ASSIGNMENT:
The records that follow are to be reproduced exactly. Any pictures in them are left out.

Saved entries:
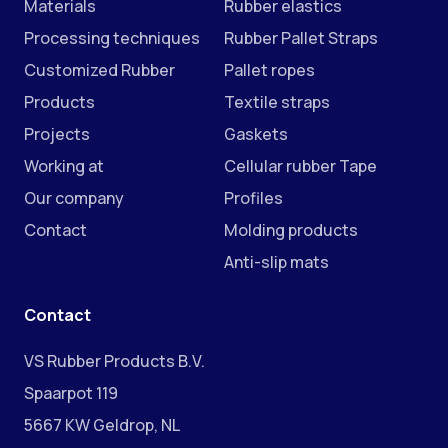
Materials
Rubber elastics
Processing techniques
Rubber Pallet Straps
Customized Rubber
Pallet ropes
Products
Textile straps
Projects
Gaskets
Working at
Cellular rubber Tape
Our company
Profiles
Contact
Molding products
Anti-slip mats
Contact
VS Rubber Products B.V.
Spaarpot 119
5667 KW Geldrop, NL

WRITTEN REPLY:
Materials
Rubber elastics
Processing techniques
Rubber Pallet Straps
Customized Rubber
Pallet ropes
Products
Textile straps
Projects
Gaskets
Working at
Cellular rubber Tape
Our company
Profiles
Contact
Molding products
Anti-slip mats
Contact
VS Rubber Products B.V.
Spaarpot 119
5667 KW Geldrop, NL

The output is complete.